• What is expected
From the records below, copy out exactly the lines from the one containing "What do you see at coordinates (493, 2435)" to the one containing "The image size is (784, 2576).", both included. Add nothing else.
---- Material supplied
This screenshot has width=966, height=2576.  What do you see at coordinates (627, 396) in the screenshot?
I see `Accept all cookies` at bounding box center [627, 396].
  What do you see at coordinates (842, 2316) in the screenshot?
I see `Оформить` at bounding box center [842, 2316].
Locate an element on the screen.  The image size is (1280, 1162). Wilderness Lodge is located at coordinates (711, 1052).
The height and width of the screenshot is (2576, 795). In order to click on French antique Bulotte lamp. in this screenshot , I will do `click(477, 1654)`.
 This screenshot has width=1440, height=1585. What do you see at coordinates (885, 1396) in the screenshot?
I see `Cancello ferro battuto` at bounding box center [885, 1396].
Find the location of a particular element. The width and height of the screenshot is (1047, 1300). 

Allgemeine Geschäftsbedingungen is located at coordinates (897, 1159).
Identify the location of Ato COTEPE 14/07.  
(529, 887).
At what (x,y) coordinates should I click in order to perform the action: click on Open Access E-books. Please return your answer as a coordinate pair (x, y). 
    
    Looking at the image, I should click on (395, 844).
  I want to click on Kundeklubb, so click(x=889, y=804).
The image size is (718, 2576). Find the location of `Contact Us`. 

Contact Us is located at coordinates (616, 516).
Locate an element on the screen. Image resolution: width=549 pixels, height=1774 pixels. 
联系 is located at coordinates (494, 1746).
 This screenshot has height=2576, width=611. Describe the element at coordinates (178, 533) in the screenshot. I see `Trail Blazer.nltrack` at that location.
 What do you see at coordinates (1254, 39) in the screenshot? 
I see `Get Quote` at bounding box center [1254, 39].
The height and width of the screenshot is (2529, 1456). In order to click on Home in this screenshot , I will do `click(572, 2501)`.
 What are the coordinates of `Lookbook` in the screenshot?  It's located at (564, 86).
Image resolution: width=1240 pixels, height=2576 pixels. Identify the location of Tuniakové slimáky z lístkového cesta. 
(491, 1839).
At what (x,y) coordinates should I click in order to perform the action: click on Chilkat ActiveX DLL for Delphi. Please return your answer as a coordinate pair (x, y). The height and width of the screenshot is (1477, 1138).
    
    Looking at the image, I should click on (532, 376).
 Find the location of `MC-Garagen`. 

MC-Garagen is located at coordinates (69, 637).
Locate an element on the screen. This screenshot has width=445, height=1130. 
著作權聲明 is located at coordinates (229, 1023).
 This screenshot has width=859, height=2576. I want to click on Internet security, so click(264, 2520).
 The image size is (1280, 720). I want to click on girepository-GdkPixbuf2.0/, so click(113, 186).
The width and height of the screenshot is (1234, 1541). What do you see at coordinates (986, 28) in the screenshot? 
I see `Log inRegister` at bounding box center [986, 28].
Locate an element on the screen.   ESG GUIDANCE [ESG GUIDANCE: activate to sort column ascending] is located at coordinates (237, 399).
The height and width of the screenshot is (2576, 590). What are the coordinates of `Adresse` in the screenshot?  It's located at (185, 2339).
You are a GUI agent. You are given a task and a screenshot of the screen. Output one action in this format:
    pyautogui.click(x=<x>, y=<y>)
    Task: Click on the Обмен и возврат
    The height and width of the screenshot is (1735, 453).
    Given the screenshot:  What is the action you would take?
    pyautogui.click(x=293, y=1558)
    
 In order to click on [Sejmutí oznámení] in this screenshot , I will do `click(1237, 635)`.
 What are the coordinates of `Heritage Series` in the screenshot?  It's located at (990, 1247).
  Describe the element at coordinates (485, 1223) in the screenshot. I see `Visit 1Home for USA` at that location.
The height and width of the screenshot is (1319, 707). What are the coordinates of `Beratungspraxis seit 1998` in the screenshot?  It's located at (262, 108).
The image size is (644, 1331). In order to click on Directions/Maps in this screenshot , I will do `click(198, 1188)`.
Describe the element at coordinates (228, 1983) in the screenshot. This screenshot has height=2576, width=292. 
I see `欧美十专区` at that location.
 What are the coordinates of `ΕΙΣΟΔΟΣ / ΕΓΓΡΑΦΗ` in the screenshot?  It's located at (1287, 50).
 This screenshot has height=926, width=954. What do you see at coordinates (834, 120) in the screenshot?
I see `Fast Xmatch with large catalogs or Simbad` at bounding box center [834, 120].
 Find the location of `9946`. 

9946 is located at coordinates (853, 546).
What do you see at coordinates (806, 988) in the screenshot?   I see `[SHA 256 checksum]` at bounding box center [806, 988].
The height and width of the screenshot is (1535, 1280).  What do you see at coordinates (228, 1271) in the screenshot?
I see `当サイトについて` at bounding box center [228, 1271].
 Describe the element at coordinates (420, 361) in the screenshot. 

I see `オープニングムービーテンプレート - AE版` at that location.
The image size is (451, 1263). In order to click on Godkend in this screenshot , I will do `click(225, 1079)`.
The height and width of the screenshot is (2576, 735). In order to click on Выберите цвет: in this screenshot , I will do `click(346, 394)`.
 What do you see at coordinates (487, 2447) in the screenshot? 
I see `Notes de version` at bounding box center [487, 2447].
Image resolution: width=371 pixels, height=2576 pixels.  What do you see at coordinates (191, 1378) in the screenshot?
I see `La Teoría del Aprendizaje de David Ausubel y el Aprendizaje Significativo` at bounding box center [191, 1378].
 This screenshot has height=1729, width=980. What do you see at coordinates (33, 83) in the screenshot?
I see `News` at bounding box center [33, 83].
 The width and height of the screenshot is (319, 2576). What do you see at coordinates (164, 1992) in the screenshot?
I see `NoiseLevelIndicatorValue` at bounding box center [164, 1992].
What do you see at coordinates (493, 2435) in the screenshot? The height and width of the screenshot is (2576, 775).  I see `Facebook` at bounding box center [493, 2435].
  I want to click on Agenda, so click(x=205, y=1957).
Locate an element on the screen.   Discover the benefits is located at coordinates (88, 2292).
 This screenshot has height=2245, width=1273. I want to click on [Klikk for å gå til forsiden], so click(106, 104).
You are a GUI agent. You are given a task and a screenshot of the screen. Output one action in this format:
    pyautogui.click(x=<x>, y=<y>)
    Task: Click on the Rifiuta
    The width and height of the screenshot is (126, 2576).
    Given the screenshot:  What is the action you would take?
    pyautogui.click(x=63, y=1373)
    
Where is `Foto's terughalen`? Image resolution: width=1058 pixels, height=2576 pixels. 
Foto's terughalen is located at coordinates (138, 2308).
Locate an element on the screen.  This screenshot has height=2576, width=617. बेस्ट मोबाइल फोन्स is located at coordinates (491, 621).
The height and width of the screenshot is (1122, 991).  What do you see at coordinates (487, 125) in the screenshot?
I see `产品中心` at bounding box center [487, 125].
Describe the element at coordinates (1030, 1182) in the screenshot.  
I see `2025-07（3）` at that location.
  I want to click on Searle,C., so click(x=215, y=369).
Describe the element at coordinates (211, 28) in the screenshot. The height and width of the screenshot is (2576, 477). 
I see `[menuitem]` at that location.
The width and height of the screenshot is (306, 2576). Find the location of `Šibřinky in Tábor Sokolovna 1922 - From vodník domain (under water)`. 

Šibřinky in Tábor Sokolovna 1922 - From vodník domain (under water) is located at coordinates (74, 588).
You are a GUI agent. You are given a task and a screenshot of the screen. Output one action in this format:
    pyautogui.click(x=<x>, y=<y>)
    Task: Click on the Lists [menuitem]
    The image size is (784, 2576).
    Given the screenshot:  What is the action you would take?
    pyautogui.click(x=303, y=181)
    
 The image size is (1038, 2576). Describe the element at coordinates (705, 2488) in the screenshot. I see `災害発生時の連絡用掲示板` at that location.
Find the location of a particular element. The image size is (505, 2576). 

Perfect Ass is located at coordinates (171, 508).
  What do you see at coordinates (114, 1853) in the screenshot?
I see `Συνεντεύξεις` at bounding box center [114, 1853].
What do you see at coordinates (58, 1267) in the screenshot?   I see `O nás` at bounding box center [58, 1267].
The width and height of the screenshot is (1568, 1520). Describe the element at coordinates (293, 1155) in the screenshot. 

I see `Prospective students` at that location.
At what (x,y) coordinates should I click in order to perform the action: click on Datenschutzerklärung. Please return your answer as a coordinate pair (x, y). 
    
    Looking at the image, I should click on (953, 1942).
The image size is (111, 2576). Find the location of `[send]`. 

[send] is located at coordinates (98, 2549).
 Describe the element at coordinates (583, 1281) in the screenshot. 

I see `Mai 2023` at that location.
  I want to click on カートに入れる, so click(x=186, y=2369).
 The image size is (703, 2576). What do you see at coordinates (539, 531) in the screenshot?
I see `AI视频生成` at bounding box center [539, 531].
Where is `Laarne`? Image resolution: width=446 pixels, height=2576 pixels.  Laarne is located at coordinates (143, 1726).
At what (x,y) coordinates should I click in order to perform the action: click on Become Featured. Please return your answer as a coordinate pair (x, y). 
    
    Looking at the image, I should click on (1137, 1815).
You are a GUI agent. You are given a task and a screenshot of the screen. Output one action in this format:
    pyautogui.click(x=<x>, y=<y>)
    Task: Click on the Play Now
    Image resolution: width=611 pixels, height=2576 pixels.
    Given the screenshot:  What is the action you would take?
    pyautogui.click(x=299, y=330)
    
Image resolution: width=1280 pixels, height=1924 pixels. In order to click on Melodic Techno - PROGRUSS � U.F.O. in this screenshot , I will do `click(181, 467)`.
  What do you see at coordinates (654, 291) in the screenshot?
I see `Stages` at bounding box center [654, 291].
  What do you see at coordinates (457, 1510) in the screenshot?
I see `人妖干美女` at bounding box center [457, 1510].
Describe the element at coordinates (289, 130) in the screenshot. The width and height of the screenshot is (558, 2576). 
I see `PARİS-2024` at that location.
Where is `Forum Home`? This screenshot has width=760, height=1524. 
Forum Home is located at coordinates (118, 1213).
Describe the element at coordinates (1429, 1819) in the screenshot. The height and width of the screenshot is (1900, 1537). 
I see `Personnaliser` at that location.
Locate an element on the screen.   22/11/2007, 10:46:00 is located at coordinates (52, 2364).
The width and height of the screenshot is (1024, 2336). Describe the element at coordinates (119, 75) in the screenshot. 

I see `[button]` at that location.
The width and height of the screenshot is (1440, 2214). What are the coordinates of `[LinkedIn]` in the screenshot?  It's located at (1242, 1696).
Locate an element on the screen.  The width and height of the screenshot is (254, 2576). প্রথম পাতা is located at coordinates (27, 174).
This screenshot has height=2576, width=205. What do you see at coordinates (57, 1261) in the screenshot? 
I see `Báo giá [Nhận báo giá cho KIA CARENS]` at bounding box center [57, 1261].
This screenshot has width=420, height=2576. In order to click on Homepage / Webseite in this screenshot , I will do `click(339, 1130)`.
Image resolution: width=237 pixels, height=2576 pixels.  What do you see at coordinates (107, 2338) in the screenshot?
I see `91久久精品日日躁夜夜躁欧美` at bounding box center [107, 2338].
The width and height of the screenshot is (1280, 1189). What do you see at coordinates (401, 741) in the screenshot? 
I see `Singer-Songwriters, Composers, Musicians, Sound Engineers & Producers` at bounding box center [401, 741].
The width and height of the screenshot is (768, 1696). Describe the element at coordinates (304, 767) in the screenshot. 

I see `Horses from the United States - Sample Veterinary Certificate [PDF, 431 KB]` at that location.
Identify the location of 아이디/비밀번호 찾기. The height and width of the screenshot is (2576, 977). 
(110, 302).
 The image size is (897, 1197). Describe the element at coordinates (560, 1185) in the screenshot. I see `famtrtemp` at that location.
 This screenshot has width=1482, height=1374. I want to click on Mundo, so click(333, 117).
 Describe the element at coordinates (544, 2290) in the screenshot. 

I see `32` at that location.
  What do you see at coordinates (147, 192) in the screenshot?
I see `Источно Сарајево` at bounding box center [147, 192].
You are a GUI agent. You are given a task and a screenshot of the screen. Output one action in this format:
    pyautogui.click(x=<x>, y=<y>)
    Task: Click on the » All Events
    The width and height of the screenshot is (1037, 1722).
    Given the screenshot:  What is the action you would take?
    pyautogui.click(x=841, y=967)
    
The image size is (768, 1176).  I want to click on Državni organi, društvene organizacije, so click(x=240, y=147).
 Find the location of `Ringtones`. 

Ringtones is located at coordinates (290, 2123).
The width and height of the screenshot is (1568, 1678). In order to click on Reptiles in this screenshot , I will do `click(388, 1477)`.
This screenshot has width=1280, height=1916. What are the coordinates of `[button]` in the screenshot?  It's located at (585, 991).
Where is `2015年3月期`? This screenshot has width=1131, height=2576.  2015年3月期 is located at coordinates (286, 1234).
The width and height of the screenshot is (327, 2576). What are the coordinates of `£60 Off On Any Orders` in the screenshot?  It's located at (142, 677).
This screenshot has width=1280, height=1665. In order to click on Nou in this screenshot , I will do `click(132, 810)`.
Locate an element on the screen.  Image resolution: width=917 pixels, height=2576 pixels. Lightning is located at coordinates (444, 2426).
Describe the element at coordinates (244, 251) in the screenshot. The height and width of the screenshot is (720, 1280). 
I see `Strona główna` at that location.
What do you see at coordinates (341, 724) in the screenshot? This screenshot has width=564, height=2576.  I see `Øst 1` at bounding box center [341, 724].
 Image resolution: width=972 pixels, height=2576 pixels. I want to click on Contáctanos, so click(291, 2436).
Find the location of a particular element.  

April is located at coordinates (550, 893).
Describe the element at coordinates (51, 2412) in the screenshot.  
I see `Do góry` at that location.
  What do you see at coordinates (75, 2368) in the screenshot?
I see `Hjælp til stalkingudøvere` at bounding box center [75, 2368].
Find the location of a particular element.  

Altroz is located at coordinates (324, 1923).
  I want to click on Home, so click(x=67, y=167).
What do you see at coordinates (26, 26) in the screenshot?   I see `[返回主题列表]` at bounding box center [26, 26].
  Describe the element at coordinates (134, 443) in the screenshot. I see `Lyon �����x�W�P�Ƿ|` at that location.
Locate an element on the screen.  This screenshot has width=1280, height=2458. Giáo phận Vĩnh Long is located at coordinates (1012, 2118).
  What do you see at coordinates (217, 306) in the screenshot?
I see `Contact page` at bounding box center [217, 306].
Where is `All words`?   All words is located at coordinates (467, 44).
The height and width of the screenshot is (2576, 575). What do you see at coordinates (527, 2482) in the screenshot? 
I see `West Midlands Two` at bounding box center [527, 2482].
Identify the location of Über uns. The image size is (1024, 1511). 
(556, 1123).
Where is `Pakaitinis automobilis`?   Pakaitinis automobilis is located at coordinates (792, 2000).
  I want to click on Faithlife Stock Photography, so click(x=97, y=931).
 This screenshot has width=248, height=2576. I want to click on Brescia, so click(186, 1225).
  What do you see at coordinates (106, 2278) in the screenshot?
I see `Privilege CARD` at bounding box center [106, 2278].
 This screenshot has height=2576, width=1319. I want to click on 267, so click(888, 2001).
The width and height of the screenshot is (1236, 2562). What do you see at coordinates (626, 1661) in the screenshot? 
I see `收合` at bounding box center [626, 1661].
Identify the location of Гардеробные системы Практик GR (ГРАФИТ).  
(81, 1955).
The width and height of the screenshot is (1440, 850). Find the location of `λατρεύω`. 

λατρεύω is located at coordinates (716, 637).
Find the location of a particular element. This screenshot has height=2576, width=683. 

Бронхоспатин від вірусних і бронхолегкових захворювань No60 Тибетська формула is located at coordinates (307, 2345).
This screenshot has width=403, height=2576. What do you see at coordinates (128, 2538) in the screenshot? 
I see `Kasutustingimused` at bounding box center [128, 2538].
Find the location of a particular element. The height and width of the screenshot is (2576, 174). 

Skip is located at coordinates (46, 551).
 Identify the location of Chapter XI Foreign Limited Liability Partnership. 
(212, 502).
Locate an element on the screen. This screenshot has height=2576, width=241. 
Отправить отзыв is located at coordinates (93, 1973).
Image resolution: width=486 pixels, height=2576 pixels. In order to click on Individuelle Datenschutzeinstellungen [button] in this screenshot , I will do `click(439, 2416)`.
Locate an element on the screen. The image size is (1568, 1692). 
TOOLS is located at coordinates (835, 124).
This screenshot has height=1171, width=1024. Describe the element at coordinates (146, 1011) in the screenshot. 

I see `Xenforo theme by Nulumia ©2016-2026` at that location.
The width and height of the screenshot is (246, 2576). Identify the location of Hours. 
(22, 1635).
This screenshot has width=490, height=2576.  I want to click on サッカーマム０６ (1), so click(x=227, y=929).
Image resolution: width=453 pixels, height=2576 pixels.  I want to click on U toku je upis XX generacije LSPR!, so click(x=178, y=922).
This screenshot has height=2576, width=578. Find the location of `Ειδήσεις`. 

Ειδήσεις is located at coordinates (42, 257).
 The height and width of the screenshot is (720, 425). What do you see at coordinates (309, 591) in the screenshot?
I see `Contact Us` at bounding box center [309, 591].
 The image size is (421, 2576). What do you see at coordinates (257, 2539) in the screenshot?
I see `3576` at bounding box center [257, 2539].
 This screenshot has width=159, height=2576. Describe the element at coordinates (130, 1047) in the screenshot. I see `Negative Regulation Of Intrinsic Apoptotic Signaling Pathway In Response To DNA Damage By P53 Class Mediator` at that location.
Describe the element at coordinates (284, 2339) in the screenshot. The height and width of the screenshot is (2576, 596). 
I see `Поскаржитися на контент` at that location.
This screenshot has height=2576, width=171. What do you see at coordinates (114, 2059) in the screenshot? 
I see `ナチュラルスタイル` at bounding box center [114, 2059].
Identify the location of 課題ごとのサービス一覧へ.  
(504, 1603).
--------
• Solution to this task
What do you see at coordinates (493, 2435) in the screenshot? The height and width of the screenshot is (2576, 775).  I see `Facebook` at bounding box center [493, 2435].
  I want to click on Agenda, so click(x=205, y=1957).
Locate an element on the screen.   Discover the benefits is located at coordinates (88, 2292).
 This screenshot has height=2245, width=1273. I want to click on [Klikk for å gå til forsiden], so click(106, 104).
You are a GUI agent. You are given a task and a screenshot of the screen. Output one action in this format:
    pyautogui.click(x=<x>, y=<y>)
    Task: Click on the Rifiuta
    The width and height of the screenshot is (126, 2576).
    Given the screenshot:  What is the action you would take?
    pyautogui.click(x=63, y=1373)
    
Where is `Foto's terughalen`? Image resolution: width=1058 pixels, height=2576 pixels. 
Foto's terughalen is located at coordinates (138, 2308).
Locate an element on the screen.  This screenshot has height=2576, width=617. बेस्ट मोबाइल फोन्स is located at coordinates (491, 621).
The height and width of the screenshot is (1122, 991).  What do you see at coordinates (487, 125) in the screenshot?
I see `产品中心` at bounding box center [487, 125].
Describe the element at coordinates (1030, 1182) in the screenshot.  
I see `2025-07（3）` at that location.
  I want to click on Searle,C., so click(x=215, y=369).
Describe the element at coordinates (211, 28) in the screenshot. The height and width of the screenshot is (2576, 477). 
I see `[menuitem]` at that location.
The width and height of the screenshot is (306, 2576). Find the location of `Šibřinky in Tábor Sokolovna 1922 - From vodník domain (under water)`. 

Šibřinky in Tábor Sokolovna 1922 - From vodník domain (under water) is located at coordinates (74, 588).
You are a GUI agent. You are given a task and a screenshot of the screen. Output one action in this format:
    pyautogui.click(x=<x>, y=<y>)
    Task: Click on the Lists [menuitem]
    The image size is (784, 2576).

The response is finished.